• [ABOUT THIS EXERCISE]:
Everything from the line holding "Školka (162, 209)" to the end of the data must be reproduced exactly; include both boundary lines and nothing else.

• [INFORMATION]:
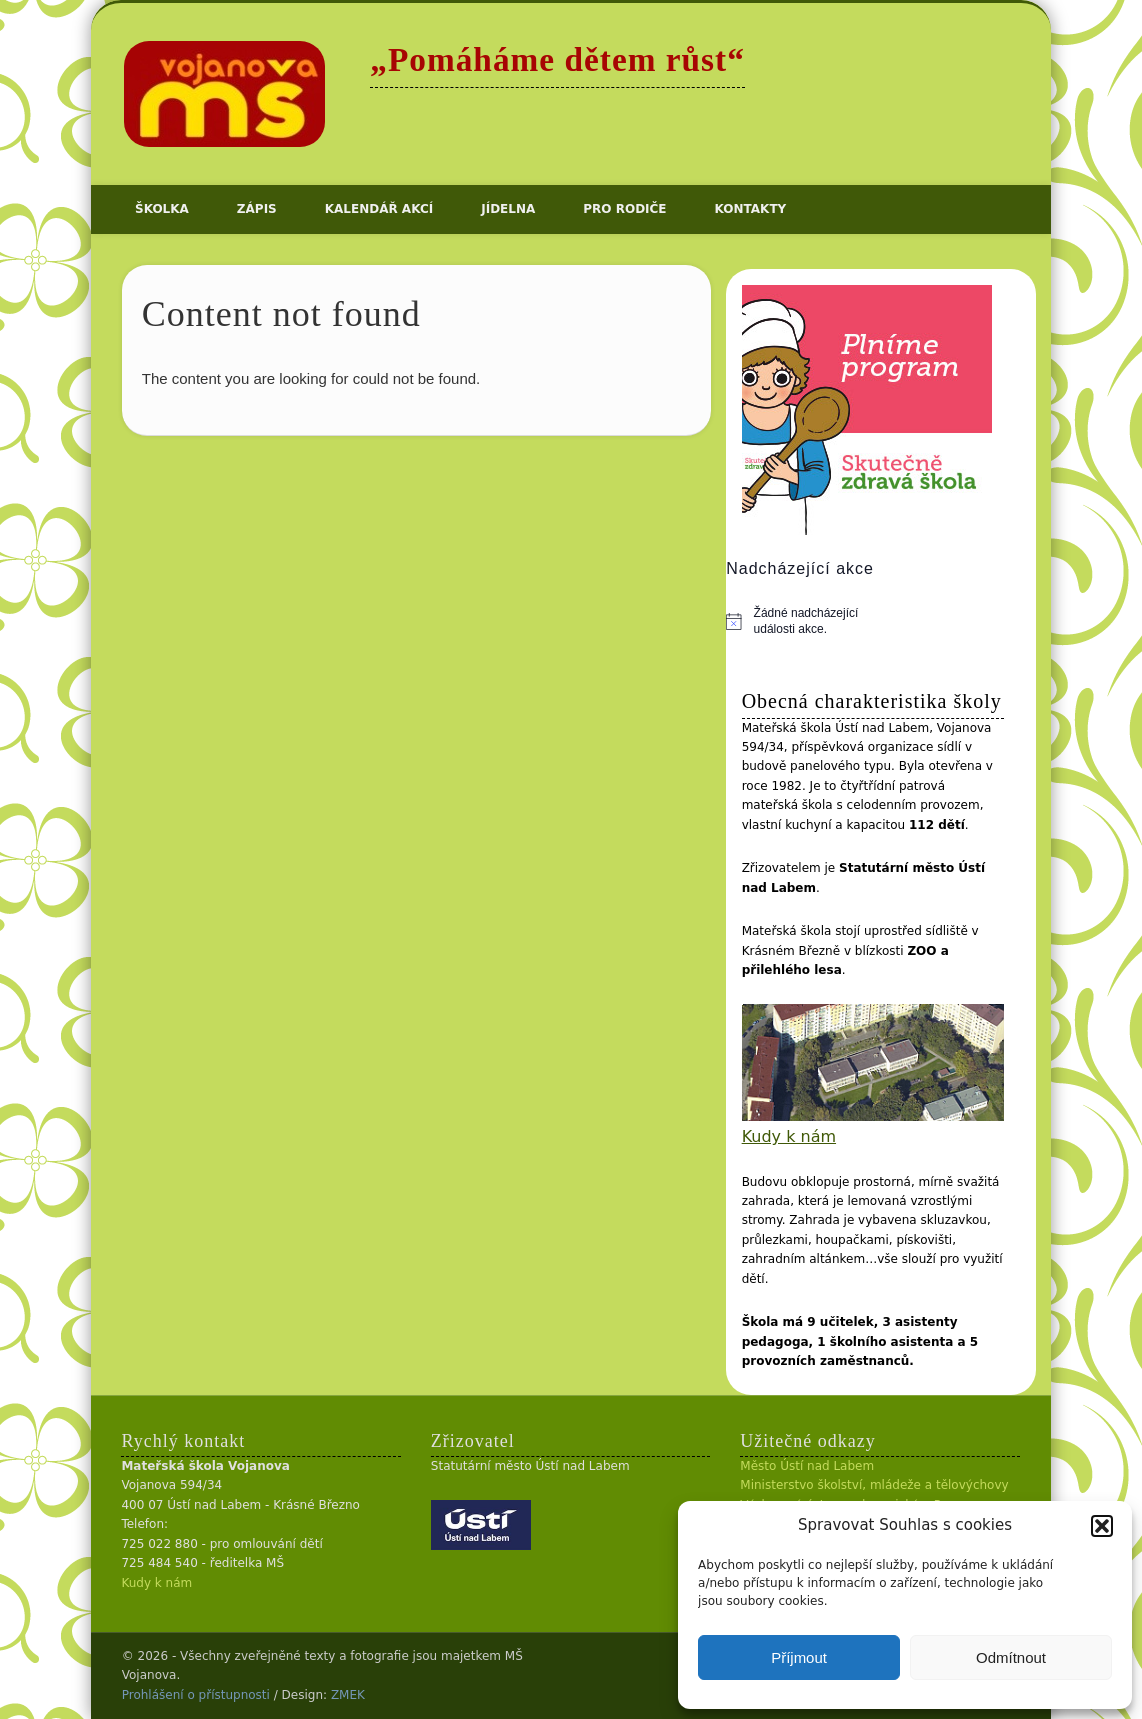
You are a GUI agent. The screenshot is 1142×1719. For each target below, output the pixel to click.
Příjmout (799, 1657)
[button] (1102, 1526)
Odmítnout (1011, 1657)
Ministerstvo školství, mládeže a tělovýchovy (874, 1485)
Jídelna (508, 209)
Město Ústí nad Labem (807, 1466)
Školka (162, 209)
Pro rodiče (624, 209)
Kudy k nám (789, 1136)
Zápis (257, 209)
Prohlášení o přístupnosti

• [ANSWER BOX]:
Školka (162, 209)
Pro rodiče (624, 209)
Kudy k nám (789, 1136)
Zápis (257, 209)
Prohlášení o přístupnosti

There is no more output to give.